The Brexit clock is ticking. With now only one year to go, there’s still a lot of uncertainty surrounding Brexit and what it means for UK businesses.
Simon Black, CEO of PPRO Group shared his thoughts of the transition deal and what Brexit means for the financial industry:
“Last Month marked a year until Brexit is officially implemented, but there is still a way for the UK Government to go in negotiations to provide some measure of continuity and certainty for the markets. Clearly, everyone understands that after the likely transition, the UK is leaving the EU.

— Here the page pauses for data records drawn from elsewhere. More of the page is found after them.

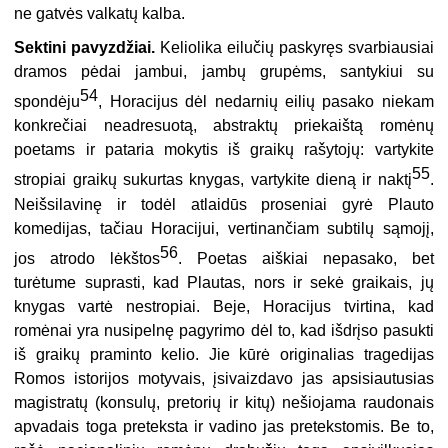
ne gatvės valkatų kalba.
Sektini pavyzdžiai.
Keliolika eilučių paskyręs svarbiausiai
dramos pėdai jambui, jambų grupėms, santykiui su
54
spondėju
, Horacijus dėl nedarnių eilių pasako niekam
konkrečiai neadresuotą, abstraktų priekaištą romėnų
poetams ir pataria mokytis iš graikų rašytojų: vartykite
55
stropiai graikų sukurtas knygas, vartykite dieną ir naktį
.
Neišsilavinę ir todėl atlaidūs proseniai gyrė Plauto
komedijas, tačiau Horacijui, vertinančiam subtilų sąmojį,
56
jos atrodo lėkštos
. Poetas aiškiai nepasako, bet
turėtume suprasti, kad Plautas, nors ir sekė graikais, jų
knygas vartė nestropiai. Beje, Horacijus tvirtina, kad
romėnai yra nusipelnę pagyrimo dėl to, kad išdrįso pasukti
iš graikų praminto kelio. Jie kūrė originalias tragedijas
Romos istorijos motyvais, įsivaizdavo jas apsisiautusias
magistratų (konsulų, pretorių ir kitų) nešiojama raudonais
apvadais toga preteksta ir vadino jas pretekstomis. Be to,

But it has also been obvious for some time that the final departure wouldn’t be completed by March 2019. That being the case, businesses have had to assume that either there would be a transition, probably involving the UK as a rule-taker within the single market and the customs union, or Britain would crash out of the EU without a deal. Companies, including fintechs and other financial firms which rely on having access to EU markets through “passporting rights”, (the free movement of services within the European Union) cannot afford to wait any longer to see what the final EU-UK relationship will look like, before deciding on whether to move. Whilst of course we will remain in the UK post-Brexit, we have been contingency planning since before the referendum and are now advanced with our operation in an alternative EU jurisdiction, Luxembourg, to future proof the company, against a worst-case scenario.
Financial Services is one of the biggest and most important sectors for the UK. If passporting can continue it will guarantee much of the UK’s economic growth. PPRO Group processes many kinds of payments for consumers and businesses. As a financial institution we need a financial licence with permission to operate across the European Union. Unless passporting financial services continues after Brexit day, we will be forced to fully activate our operation in Luxembourg and transfer much of our business out of the UK”.